1. What makes a successful property sites (in our humble opinion, as always) is more the vast selection of listings for users to compare and choose from. And this is largely a function of the number of "buy-ins" from property agents that 99.co can get. The wife and I are pretty certain that since the service is offered free of charge during the initial months, it should generate a fair amount of interests amongst agents who may be tempted to try out the service - even our forum page gets several property listings everyday, given that it is free to advertise. But whether such interests can be sustained after the "free trial" period remains the key question. And if agents deemed it not worth their money, the number of listings will fall and with it, the number of users.

2. Speaking of being "worth the money", the biggest challenge we see with 99.co is how they can distinguish themselves from being a "me too" product. In our layman's perspective, 99.co looks to be another property search site (rental focused, at least for now) that combines the likes of Google search, Streetdirectory.com and Property Guru into its portal. There are the "extras" on their search site that 99.co have said will make a difference but will users deem these "extras" as just frills or truly added value when compared to what they can already get from the "traditional" sites? The wife and I also understand that 99.co is trying to differentiate themselves by offering vetted listings, list ranking and ratings and reviews etc, ala Air BnB. But the biggest challenge is always trying to maintain that initial high standards, especially when there is revenue pressure. And if the high standard of listings that they seek starts to slag because the property agent themselves decide that it is not worth their while (and money) to list on 99.co, will the portal end up becoming just another "traditional" property site?
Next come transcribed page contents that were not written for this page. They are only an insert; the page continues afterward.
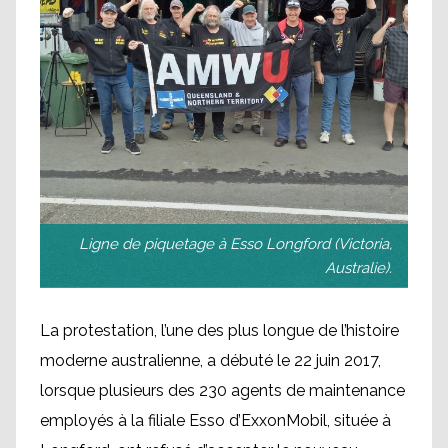
Ligne de piquetage à Esso Longford (Victoria,
Australie).
La protestation, l’une des plus longue de l’histoire
moderne australienne, a débuté le 22 juin 2017,
lorsque plusieurs des 230 agents de maintenance
employés à la filiale Esso d’ExxonMobil, située à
3. None of the team members at 99.co has any real estate marketing experience - a fact acknowledged by the founder himself. And most of the staff (from what saw at the soft-launch) belongs to the 20 - 30 demographics. So this makes the wife and I wonder how many of them have ever rented an apartment, much less know/understand the Singapore rental market scene. And if you do not have an "in-house expert" when you are supposedly vetting the listings, you are likely to depend on third-party information and views, which mostly often than not are vested. So the "objectivity" issue will come to question.

Having said that, it is quite evident that the wife and I come from a generation earlier than the folks running/working at 99.co. We reckon that if the portal will to gain traction, it will probably be with the Generation Ys and more so foreigners who are coming to Singapore for work or studies and need to rent a place to stay. And from our observations at the launch and the testimonials that the portal have received so far, the wife and I may not be that far off our mark.

Although the Company has insisted that they are not the usual "built-to-sell" startup and believes in building an enduring organisation and culture that would make a real and lasting impact to society (thus the name 99.co), the wife and I reckon that THAT will probably be their most realistic strategy - built to sell. Then again, we are no startup guru so what do we know? Emoji

Anyhow, the wife and I would like to give a quick shout-out to Wen Qian from 99.co for inviting us to the soft-launch party yesterday. We wish you every success in your endeavor.

And if you have a couple of spare minutes, do head on to 99.co to test out the site and let us know what you think.

On a separate but related subject, the wife and I have stumbled upon an entirely different business model for a rental property search site while discussing about 99.co. 

All we now need is to find a couple of young (in age or at heart), eager, "do not really bother a whole lot about current remuneration while aiming for the pot of gold at the end of the rainbow" sorta website and search engine designers/programmers. And who knows, SG PropTalk may yet be able to come up with our own property rental portal!